The inner pneumatic imparting means consists of a first nozzle having a nozzle hole of an annular cross section, and the outer pneumatic imparting means consists of a second nozzle having a nozzle hole of a circular cross section.

Hereinafter, a preferred embodiment of an anode button fusion apparatus of a cathode ray tube funnel according to the present invention will be described in detail with reference to the accompanying drawings.

First, referring to FIG. 1, a hole 14 is formed in a body portion 12 of a cathode ray tube funnel 10, and holes 14 of the body portion 12 suck electrons from an electron gun to form a panel. An anode button 20 is fused to the face part at high speed.

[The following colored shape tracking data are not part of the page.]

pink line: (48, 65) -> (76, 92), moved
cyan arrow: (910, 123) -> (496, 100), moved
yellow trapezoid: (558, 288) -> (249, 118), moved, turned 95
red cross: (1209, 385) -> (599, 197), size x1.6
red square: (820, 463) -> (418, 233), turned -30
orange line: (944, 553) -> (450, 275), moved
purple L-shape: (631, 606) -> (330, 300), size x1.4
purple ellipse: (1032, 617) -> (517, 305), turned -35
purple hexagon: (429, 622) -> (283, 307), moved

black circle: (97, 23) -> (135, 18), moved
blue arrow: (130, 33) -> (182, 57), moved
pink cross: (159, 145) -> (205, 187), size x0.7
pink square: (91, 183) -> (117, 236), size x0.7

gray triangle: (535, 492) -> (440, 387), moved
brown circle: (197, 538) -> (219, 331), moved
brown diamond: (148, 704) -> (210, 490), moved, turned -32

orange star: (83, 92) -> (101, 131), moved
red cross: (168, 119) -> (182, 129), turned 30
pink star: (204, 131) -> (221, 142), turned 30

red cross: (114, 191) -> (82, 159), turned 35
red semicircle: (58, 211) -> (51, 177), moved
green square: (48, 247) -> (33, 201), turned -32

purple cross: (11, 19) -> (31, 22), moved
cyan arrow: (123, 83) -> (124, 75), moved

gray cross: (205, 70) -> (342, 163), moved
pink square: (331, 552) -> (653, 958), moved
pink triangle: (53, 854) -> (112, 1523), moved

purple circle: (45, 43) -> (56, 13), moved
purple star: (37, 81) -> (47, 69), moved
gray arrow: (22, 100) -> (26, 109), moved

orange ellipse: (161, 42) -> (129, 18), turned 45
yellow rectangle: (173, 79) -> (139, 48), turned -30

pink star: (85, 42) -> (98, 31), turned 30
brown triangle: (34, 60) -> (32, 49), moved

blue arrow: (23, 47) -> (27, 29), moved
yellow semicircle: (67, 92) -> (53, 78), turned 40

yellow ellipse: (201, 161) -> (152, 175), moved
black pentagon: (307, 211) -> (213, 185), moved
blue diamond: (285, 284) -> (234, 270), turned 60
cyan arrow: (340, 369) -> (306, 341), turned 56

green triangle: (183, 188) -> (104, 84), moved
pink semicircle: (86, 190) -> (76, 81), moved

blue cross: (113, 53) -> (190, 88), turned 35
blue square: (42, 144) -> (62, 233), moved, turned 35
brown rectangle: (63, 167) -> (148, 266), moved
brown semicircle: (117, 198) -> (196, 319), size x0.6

1 and 2, the welding device of the present invention is a first nozzle (inner pneumatic means for imparting air pressure around the hole 14 in the inner side of the funnel 10 during the welding of the anode button 20) 30 and a second nozzle 40 as an external pneumatic imparting means for applying pneumatic pressure to the anode button 20 inserted into the hole 14 of the body portion 12 from the outside of the funnel 10. . The nozzle hole 32 of the 1st nozzle 30 is formed in the annular cross section, and the nozzle hole 42 of the 2nd nozzle 40 is formed in the circular cross section. In this embodiment, the pneumatic pressure can be generated using a gas such as air, nitrogen (N ₂ ) gas, carbon dioxide (CO ₂ ). Each of the first and second nozzles 30 and 40 is provided to move up and down with respect to the hole 14 of the funnel 10 by the operation of the first and second air cylinders 34 and 44 as operating means. have. The actuating means may comprise a well-known servomotor, a linear motion guide or a rack and pinion for elevating the first and second nozzles 30 and 40 by driving the servomotor.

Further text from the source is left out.